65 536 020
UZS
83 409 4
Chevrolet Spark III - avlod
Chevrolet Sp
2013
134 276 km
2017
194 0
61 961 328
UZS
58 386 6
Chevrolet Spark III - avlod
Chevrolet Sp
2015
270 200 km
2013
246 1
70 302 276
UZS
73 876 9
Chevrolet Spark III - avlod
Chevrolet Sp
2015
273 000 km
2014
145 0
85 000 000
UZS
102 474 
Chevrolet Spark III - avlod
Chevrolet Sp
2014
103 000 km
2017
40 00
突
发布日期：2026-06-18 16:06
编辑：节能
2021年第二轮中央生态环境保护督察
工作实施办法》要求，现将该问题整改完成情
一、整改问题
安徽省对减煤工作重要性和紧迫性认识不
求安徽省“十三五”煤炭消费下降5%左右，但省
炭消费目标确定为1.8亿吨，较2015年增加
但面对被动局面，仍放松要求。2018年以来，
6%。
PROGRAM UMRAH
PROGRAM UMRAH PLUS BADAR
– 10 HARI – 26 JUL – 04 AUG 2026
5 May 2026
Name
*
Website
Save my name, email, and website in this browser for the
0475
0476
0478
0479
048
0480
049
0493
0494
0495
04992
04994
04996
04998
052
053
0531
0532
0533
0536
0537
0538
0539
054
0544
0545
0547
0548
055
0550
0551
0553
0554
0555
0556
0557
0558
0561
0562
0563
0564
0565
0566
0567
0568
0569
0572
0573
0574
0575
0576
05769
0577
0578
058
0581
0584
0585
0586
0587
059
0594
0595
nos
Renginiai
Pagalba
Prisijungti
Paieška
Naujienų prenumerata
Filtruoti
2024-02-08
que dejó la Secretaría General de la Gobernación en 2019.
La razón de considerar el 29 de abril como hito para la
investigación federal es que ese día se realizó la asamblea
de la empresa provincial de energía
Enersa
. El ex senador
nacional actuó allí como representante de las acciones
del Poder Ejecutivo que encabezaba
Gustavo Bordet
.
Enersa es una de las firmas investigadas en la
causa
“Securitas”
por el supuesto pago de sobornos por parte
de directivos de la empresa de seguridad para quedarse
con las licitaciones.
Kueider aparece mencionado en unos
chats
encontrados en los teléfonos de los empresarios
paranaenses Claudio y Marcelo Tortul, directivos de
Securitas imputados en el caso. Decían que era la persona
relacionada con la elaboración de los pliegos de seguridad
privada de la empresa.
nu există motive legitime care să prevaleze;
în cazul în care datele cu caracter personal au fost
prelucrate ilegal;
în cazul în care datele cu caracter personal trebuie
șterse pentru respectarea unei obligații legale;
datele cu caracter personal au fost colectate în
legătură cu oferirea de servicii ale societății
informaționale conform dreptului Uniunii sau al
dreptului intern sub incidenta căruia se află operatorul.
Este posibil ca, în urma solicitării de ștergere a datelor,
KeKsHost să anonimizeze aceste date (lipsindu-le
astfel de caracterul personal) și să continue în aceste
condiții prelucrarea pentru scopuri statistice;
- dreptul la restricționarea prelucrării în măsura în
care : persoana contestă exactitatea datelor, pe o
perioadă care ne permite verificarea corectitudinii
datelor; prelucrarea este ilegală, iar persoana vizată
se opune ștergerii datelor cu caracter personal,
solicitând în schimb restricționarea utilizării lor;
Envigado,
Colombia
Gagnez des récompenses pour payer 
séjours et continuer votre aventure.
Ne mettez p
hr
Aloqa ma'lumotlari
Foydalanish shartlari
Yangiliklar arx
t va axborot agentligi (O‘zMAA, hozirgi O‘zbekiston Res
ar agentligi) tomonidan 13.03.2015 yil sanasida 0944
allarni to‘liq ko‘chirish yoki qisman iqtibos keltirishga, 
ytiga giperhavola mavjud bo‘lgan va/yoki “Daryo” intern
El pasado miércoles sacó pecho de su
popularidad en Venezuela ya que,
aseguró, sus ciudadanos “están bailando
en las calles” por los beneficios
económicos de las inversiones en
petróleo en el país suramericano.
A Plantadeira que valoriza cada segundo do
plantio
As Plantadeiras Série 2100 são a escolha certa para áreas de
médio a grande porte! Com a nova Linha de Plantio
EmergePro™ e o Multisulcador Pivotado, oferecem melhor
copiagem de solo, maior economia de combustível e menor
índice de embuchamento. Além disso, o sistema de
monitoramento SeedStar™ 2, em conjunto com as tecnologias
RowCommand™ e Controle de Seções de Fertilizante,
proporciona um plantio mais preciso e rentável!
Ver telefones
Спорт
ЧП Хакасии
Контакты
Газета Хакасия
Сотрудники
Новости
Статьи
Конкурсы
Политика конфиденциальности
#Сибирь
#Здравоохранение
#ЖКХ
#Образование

Work instruction: Where does the word "aceste" appear in the records? Copy every line that holds it.

Final answer:
KeKsHost să anonimizeze aceste date (lipsindu-le
astfel de caracterul personal) și să continue în aceste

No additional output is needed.